Anime beauty interprets Lang film for the future

Friday, June 07, 2002

By Ron Weiskind, Post-Gazette Movie Editor

The Japanese anime "Metropolis," now at the Harris Theater, is one of the most visually stunning movies I have ever seen. Better yet, there's a brain and a heart behind the beauty of this emerald city.

 
 
'Metropolis'

RATING: PG-13 for violence and images of destruction.

DIRECTOR: Rintaro.

WEB SITE: www.spe.sony.com
/metropolis

CRITIC'S CALL:

   
 

The movie takes off from Fritz Lang's German film of the same name, a silent 1926 science-fiction saga that remains a touchstone in cinema history. As in Lang's movie, the animated Metropolis has both a surface level, where the elite live, and subterranean sections, where the workers are forced to reside.

In the new version, directed by Rintaro and adapted by Katsuhiro Otomo from the 1949 comic book by Osamu Tezuka, robots have taken over most of the manual labor, leaving the workers unemployed and simmering.

Above ground, the city is celebrating the completion of the Ziggurat, a skyscraper complex that the city's political and industrial leaders laud as the acme of humankind's scientific achievement and progress.
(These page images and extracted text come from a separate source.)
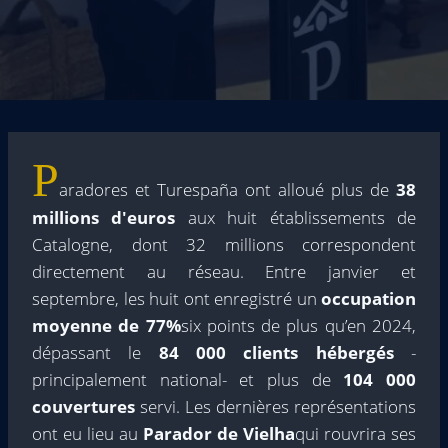
P
aradores et Turespaña ont alloué plus de
38
millions d'euros
aux huit établissements de
Catalogne, dont 32 millions correspondent
directement au réseau. Entre janvier et
septembre, les huit ont enregistré un
occupation
moyenne de 77%
six points de plus qu’en 2024,
dépassant le
84 000 clients hébergés
-
principalement national- et plus de
104 000
couvertures
servi. Les dernières représentations
ont eu lieu au
Parador de Vielha
qui rouvrira ses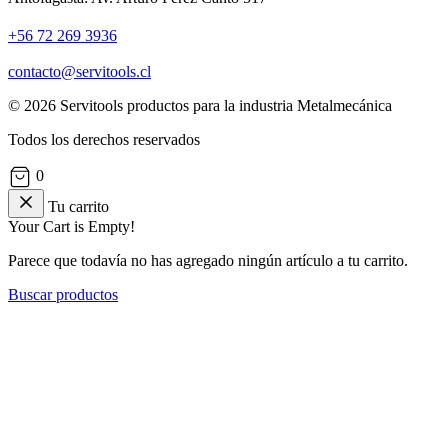
+56 72 269 3936
contacto@servitools.cl
© 2026 Servitools productos para la industria Metalmecánica
Todos los derechos reservados
0
Tu carrito
Your Cart is Empty!
Parece que todavía no has agregado ningún artículo a tu carrito.
Buscar productos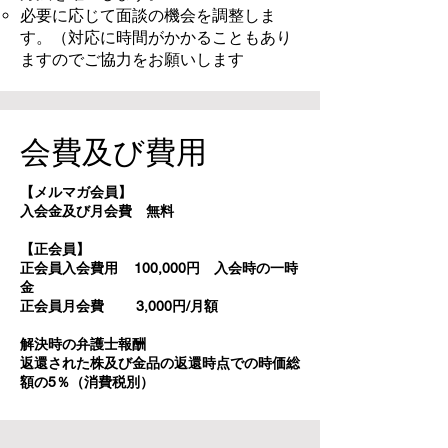
必要に応じて面談の機会を調整しま
す。（対応に時間がかかることもあり
ますのでご協力をお願いします
会費及び費用
【メルマガ会員】
入会金及び月会費 無料
【正会員】
正会員入会費用 100,000円 入会時の一時
金
正会員月会費 3,000円/月額
解決時の弁護士報酬
返還された株及び金品の返還時点での時価総
額の5％（消費税別）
No one has to tell us that it conceals more sinister motives. It's enough that we know the industrialist known as Duke Red has hired a mad scientist, Dr. Laughton, to create a perfect robot, Tima, in the image of his dead daughter. A detective, Shunsaku, and his nephew, Kenichi, have arrived from Japan in pursuit of Laughton. The orphan Rock, who considers himself Duke Red's son, mistrusts the robots and hunts Tima, who has fallen into a subterranean level with Kenichi.

The heart of the matter, quite literally, lies in the emotions that Tima feels as she and Kenichi traverse this cruel cityscape -- a growing bond with Kenichi, a despair over the violence of the humans and their maltreatment of robots. She doesn't know she is mechanical -- like Haley Joel Osment in "A.I.," she comes to plaintively question her identity and confront her destiny.
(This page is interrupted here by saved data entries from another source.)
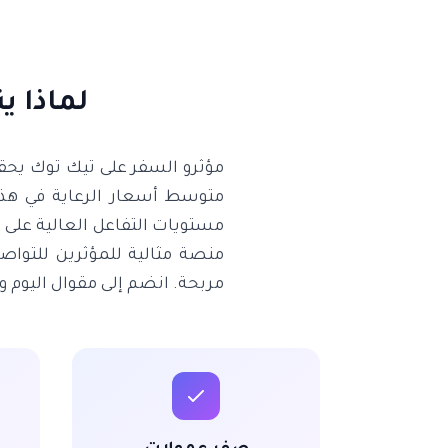
لماذا ي
مؤثرو السفر على تيك توك يحقق
مستويات التفاعل العالية على 
منصة مثالية للمؤثرين للتوا
مربحة. انضم إلى مقوال اليوم وا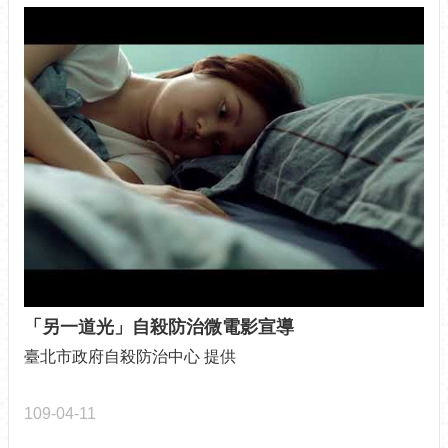
「另一道光」自殺防治微電影宣導
臺北市政府自殺防治中心 提供
109-04-11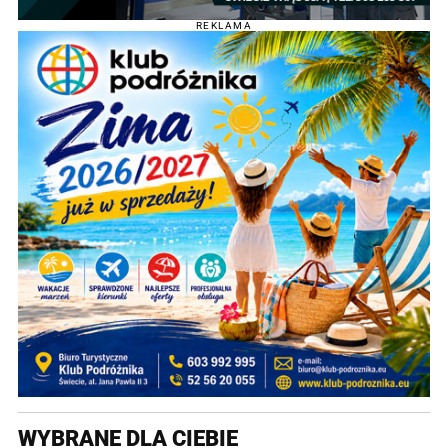
REKLAMA
WYBRANE DLA CIEBIE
Story and characters aside, the movie commands your attention with its intricate cityscapes, which appear to be computer-derived and emphasize mechanical patterns. Yet the streetscapes and the characters look like something Winsor McCay might have drawn. He was the brilliant cartoonist of the early 20th century who created the fantastical dream world of the comic strip "Little Nemo in Slumberland."

While Kenichi and Tima look like standard anime characters with their big round eyes and childlike physiques, Shunsaku looks like a character from a cartoon from McCay's era with his little round head, gigantic mustache and small button eyes.

The soundtrack also employs vintage jazz, including "St. James Infirmary." In a climactic scene of destruction, Ray Charles' lushly orchestrated "I Can't Stop Loving You" offers a stunning counterpoint and emotional underpinning to the moment.

"Metropolis" also contains several references to fascism, from a mention in the dialogue to a public broadcast lauding Ziggurat as the symbol of a nation that will last for a thousand years.

The movie takes its various anachronistic elements and blends them into its own seamless reality, advancing Lang's conception into a new time, place and sensibility.